Task prompt:
Write out, word for word, the line that contains "Créer une trace" and each line after it down to the last line of the data below. Include nothing more.

Given information:
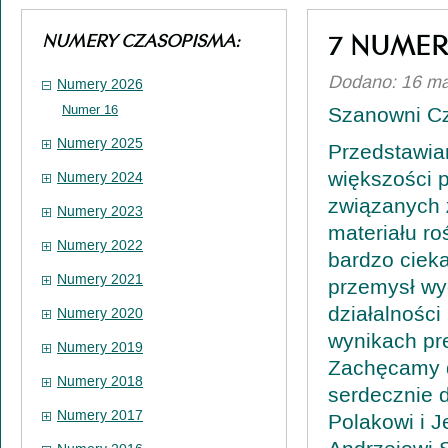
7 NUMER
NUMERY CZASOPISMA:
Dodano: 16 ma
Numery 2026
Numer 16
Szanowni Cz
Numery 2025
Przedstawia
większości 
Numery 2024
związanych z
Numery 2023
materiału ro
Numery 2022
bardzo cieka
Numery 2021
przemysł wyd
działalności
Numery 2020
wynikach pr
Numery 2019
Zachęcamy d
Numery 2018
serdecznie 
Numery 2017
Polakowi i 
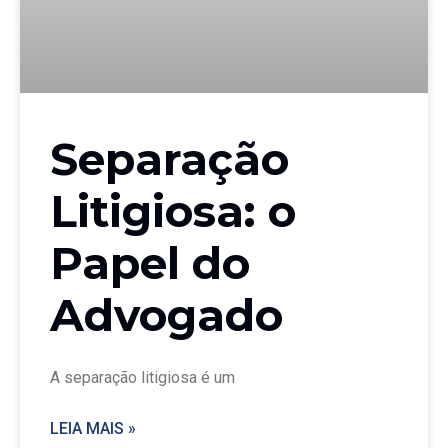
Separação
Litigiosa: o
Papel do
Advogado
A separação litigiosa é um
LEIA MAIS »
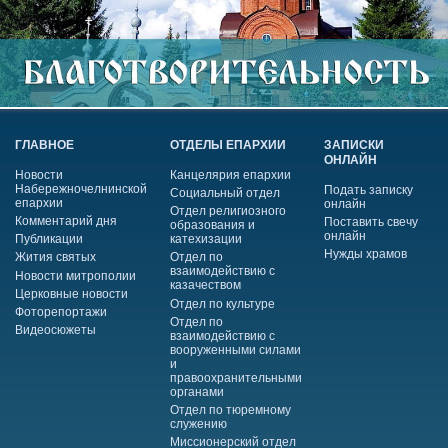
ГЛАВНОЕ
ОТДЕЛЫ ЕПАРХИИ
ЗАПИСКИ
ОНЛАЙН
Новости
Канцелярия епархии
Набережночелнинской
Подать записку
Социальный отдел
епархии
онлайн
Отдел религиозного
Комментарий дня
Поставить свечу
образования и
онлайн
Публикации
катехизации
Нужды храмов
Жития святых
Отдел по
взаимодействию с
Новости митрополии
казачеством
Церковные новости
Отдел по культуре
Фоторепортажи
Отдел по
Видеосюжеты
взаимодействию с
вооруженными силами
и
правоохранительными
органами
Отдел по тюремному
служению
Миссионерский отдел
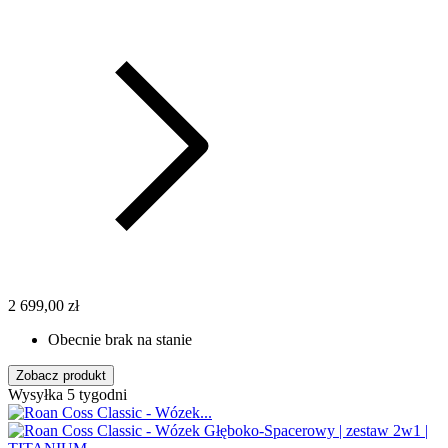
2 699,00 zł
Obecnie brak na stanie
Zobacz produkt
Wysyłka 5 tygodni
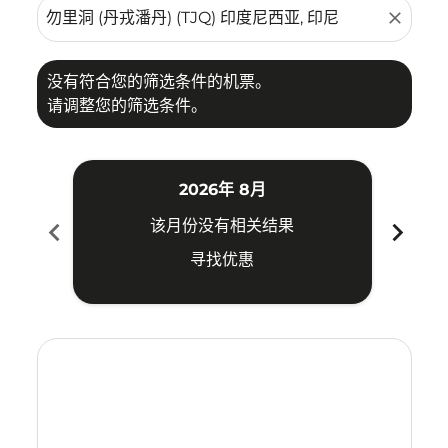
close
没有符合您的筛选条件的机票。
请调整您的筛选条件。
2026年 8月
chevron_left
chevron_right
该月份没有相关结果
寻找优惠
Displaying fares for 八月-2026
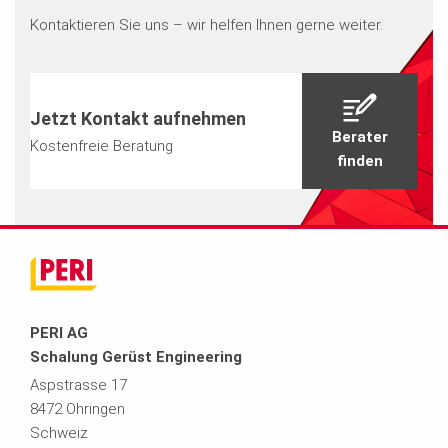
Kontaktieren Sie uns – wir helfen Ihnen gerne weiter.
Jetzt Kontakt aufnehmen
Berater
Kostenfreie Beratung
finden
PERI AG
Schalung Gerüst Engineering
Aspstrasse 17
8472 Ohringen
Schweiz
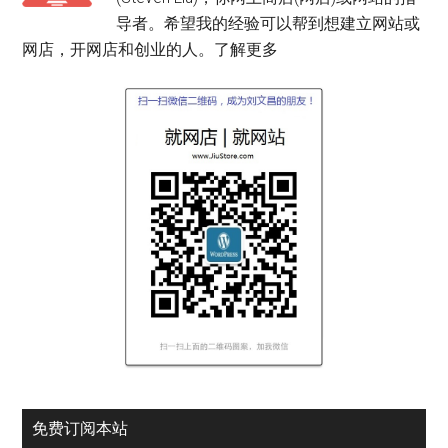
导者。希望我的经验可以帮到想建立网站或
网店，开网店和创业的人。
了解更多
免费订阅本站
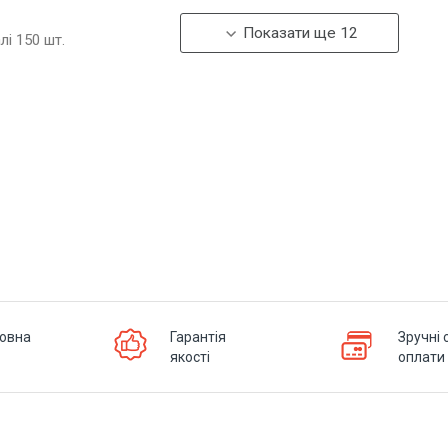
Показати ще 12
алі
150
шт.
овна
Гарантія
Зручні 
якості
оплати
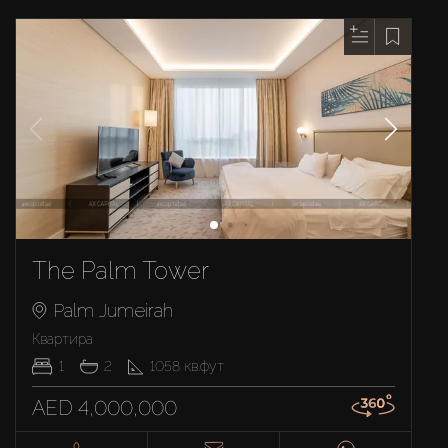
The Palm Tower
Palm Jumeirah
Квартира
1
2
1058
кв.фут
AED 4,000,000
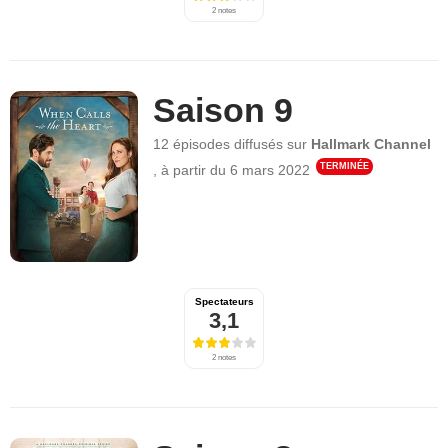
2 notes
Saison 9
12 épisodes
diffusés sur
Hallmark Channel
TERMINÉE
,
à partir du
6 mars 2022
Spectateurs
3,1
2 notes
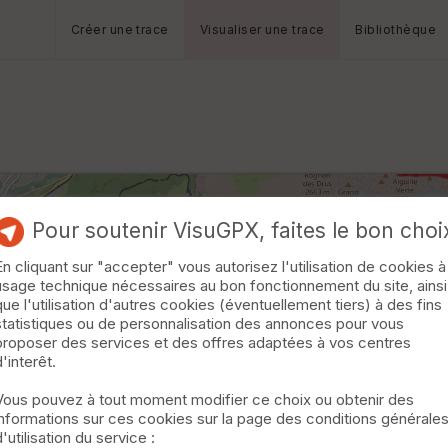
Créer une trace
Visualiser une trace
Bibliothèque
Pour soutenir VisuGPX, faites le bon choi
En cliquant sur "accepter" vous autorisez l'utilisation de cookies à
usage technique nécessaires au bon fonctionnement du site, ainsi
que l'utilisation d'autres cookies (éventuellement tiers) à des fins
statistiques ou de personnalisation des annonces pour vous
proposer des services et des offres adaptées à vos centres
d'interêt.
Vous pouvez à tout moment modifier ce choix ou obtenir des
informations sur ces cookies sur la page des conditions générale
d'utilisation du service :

Result of the task:
Créer une trace
Visualiser une trace
Bibliothèque
Pour soutenir VisuGPX, faites le bon choi
En cliquant sur "accepter" vous autorisez l'utilisation de cookies à
usage technique nécessaires au bon fonctionnement du site, ainsi
que l'utilisation d'autres cookies (éventuellement tiers) à des fins
statistiques ou de personnalisation des annonces pour vous
proposer des services et des offres adaptées à vos centres
d'interêt.
Vous pouvez à tout moment modifier ce choix ou obtenir des
informations sur ces cookies sur la page des conditions générale
d'utilisation du service :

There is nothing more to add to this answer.